Film Description

In 1994, political neophyte Kevin Vigilante, a Republican physician, challenged Democratic favorite son Patrick Kennedy for a seat in the U.S. House representing the fifth most Democratic district in the nation, the 1st District of Rhode Island, and nearly won. With a record long on public service but short on political experience, Vigilante found himself front and center in a contentious battle of distorted television imagery and sound-byte rhetoric. Viewers will get an inside view at what it's like to run for office when Taking on the Kennedys launches the ninth season of POV, broadcast television's only continuing forum for independent non-fiction film.

Joshua Seftel shooting Taking on the Kennedys during the campaign.

Played out against the backdrop of Rhode Island politics, Taking on the Kennedys explores the dynamics of campaign tactics and tells the story, according to 27-year-old filmmaker Joshua Seftel, of a man who thought he could change politics, but in the end, politics changed him. "At first, Kevin Vigilante was somebody who really wanted to fight the clean fight. He didn't want to go negative. He wanted a clean, fair race. But in the end, he finally decided to go negative." In 1992, while making his first documentary, Lost and Found: The Story of Romania's Forgotten Children, Seftel met Vigilante, then a board member of the Free Romania Foundation. Vigilante, an idealistic doctor in his forties, established an inner-city clinic where he cared for HIV-positive women. Two years later, when Seftel discovered Vigilante was running in the upcoming Congressional race against Senator Ted Kennedy's youngest son, 27-year-old Patrick, he decided to make a film about it. "The Kennedy/Vigilante race struck me as the meeting of two concepts that Americans love," says Seftel. "On the one hand, you had an underdog in Vigilante, kind of a Rocky Balboa figure. And on the other, you had the closest thing to royalty that America has."

The Capitol Hill publication Roll Call called the Kennedy/Vigilante race "a first rate thriller...in which themes of class, culture, political dynasty, and the decline of electoral partisanship are vividly on display." A newcomer to what he calls the "brutal circus" of modern political warfare, Seftel fought for unrestricted access every step of the way. "I was always struggling to establish a trust with both campaigns, but it was very difficult because there was so much at stake.
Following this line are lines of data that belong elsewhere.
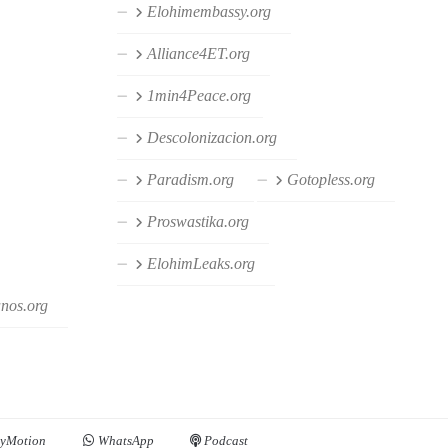
Elohimembassy.org
Alliance4ET.org
1min4Peace.org
Descolonizacion.org
Paradism.org
Gotopless.org
Proswastika.org
ElohimLeaks.org
anos.org
yMotion
WhatsApp
Podcast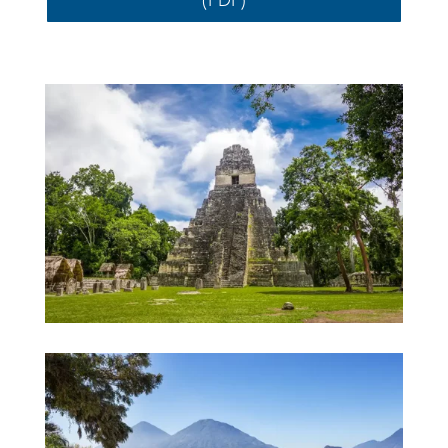
(PDF)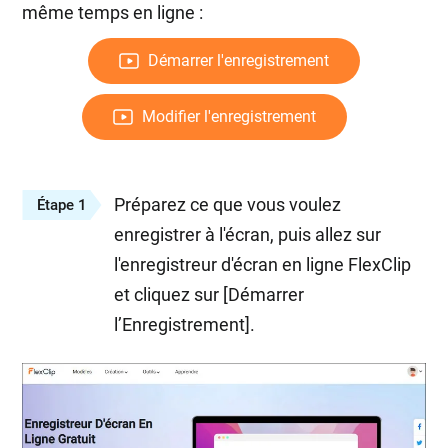
même temps en ligne :
Démarrer l'enregistrement
Modifier l'enregistrement
Préparez ce que vous voulez
Étape 1
enregistrer à l'écran, puis allez sur
l'enregistreur d'écran en ligne FlexClip
et cliquez sur [Démarrer
l’Enregistrement].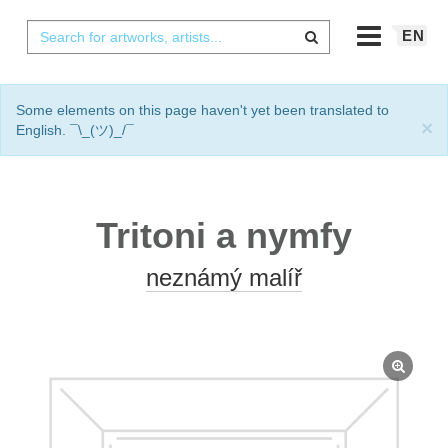
EN
Some elements on this page haven't yet been translated to
×
English. ¯\_(ツ)_/¯
Tritoni a nymfy
neznámý malíř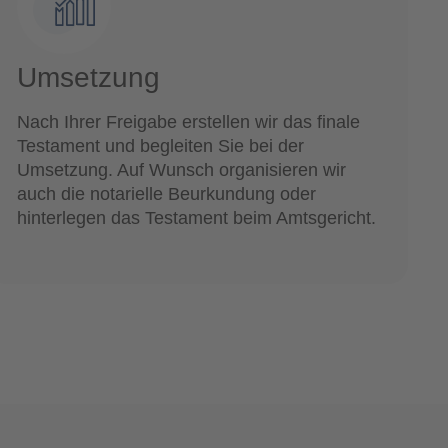
Umsetzung
Nach Ihrer Freigabe erstellen wir das finale
Testament und begleiten Sie bei der
Umsetzung. Auf Wunsch organisieren wir
auch die notarielle Beurkundung oder
hinterlegen das Testament beim Amtsgericht.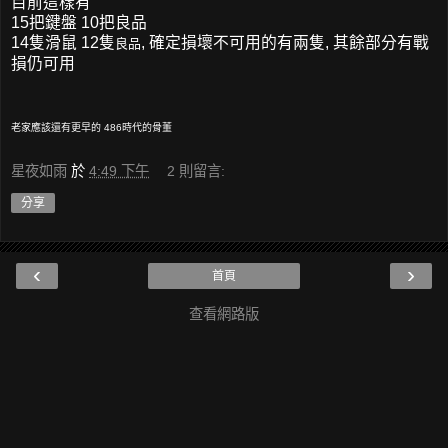
目前這樣有
15把鍵盤 10把良品
14隻滑鼠 12隻
, 確定損壞不可用的有兩隻, 其餘部分有戰
良品
損仍可用
老家應該還有更早的 486時代的骨董
星夜如雨
於
4:49 下午
2 則留言:
分享
‹
›
首頁
查看網路版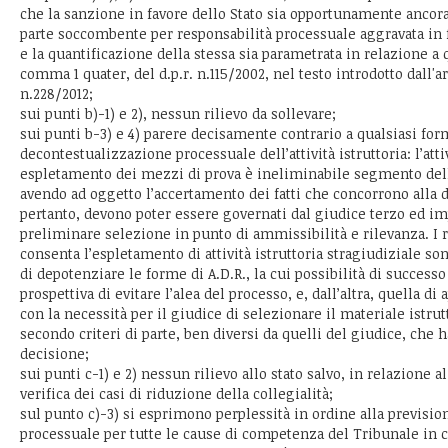
che la sanzione in favore dello Stato sia opportunamente ancora
parte soccombente per responsabilità processuale aggravata in 
e la quantificazione della stessa sia parametrata in relazione a qu
comma 1 quater, del d.p.r. n.115/2002, nel testo introdotto dall'ar
n.228/2012;
sui punti b)-1) e 2), nessun rilievo da sollevare;
sui punti b-3) e 4) parere decisamente contrario a qualsiasi for
decontestualizzazione processuale dell’attività istruttoria: l’at
espletamento dei mezzi di prova è ineliminabile segmento dell’
avendo ad oggetto l’accertamento dei fatti che concorrono alla 
pertanto, devono poter essere governati dal giudice terzo ed imp
preliminare selezione in punto di ammissibilità e rilevanza. I 
consenta l’espletamento di attività istruttoria stragiudiziale so
di depotenziare le forme di A.D.R., la cui possibilità di successo
prospettiva di evitare l’alea del processo, e, dall’altra, quella di
con la necessità per il giudice di selezionare il materiale istru
secondo criteri di parte, ben diversi da quelli del giudice, che h
decisione;
sui punti c-1) e 2) nessun rilievo allo stato salvo, in relazione al
verifica dei casi di riduzione della collegialità;
sul punto c)-3) si esprimono perplessità in ordine alla previsi
processuale per tutte le cause di competenza del Tribunale in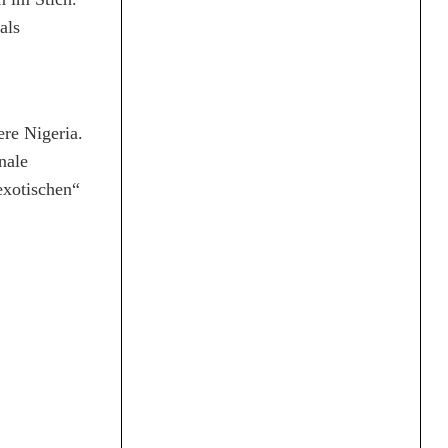
als
re Nigeria.
nale
exotischen“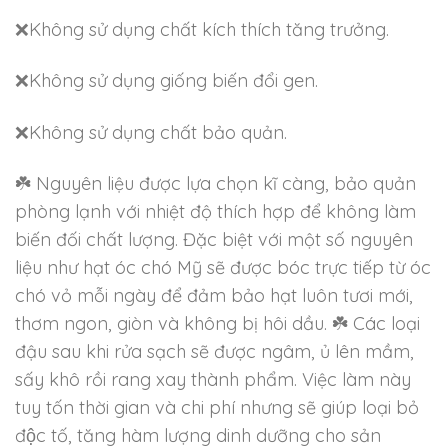
❌Không sử dụng chất kích thích tăng trưởng.
❌Không sử dụng giống biến đổi gen.
❌Không sử dụng chất bảo quản.
☘️ Nguyên liệu được lựa chọn kĩ càng, bảo quản
phòng lạnh với nhiệt độ thích hợp để không làm
biến đối chất lượng. Đặc biệt với một số nguyên
liệu như hạt óc chó Mỹ sẽ được bóc trực tiếp từ óc
chó vỏ mỗi ngày để đảm bảo hạt luôn tươi mới,
thơm ngon, giòn và không bị hôi dầu. ☘️ Các loại
đậu sau khi rửa sạch sẽ được ngâm, ủ lên mầm,
sấy khô rồi rang xay thành phẩm. Việc làm này
tuy tốn thời gian và chi phí nhưng sẽ giúp loại bỏ
độc tố, tăng hàm lượng dinh dưỡng cho sản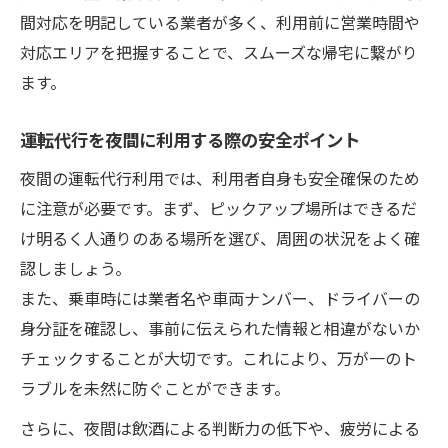
間対応を明記している業者が多く、利用前に営業時間や
対応エリアを把握することで、スムーズな帰宅に繋がり
ます。
運転代行を夜間に利用する際の安全ポイント
夜間の運転代行利用では、利用者自身も安全確保のため
に注意が必要です。まず、ピックアップ場所はできるだ
け明るく人通りのある場所を選び、周囲の状況をよく確
認しましょう。
また、乗車時には業者名や車両ナンバー、ドライバーの
身分証を確認し、事前に伝えられた情報と相違がないか
チェックすることが大切です。これにより、万が一のト
ラブルを未然に防ぐことができます。
さらに、夜間は飲酒による判断力の低下や、疲労による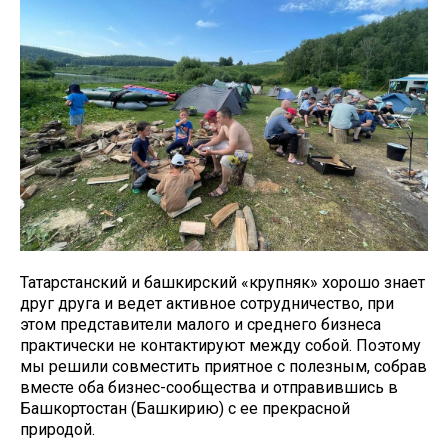
Татарстанский и башкирский «крупняк» хорошо знает
друг друга и ведет активное сотрудничество, при
этом представители малого и среднего бизнеса
практически не контактируют между собой. Поэтому
мы решили совместить приятное с полезным, собрав
вместе оба бизнес-сообщества и отправившись в
Башкортостан (Башкирию) с ее прекрасной
природой.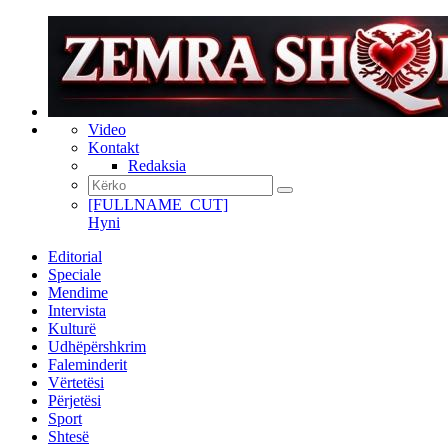
Video
Kontakt
Redaksia
[FULLNAME_CUT]
Hyni
Editorial
Speciale
Mendime
Intervista
Kulturë
Udhëpërshkrim
Faleminderit
Vërtetësi
Përjetësi
Sport
Shtesë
Each campaign became a universe unto itself."

Shot entirely by Seftel in Hi-8 video with a Sony handycam, Taking on the Kennedys follows the candidates behind the scenes as they plot strategies, court the pivotal senior citizens' vote, attend fundraisers, and vie for media attention. When the Kennedy campaign airs a television ad attacking Vigilante, he holds a press conference to rebut the charges, but only one reporter shows up. Despite his strong showing in a televised debate, a wave of ads trashing Vigilante decimates the doctor's standing in the polls. Finally, the frustrated Vigilante retaliates with his own Kennedy-bashing ad and his poll ratings shoot up, leaving him neck and neck with Kennedy as election day nears.

Ultimately, Kennedy prevails and Vigilante is defeated. The candidates have spent a total 2 million, the majority of it on attacking each other on television and in print. "It's crazy," Vigilante remorsefully says to his girlfriend, Sonia, before making his concession speech. "You waste all this time raising all this money to put things on the air that don't really mean anything. It's just unbelievable. They're just 30-second images."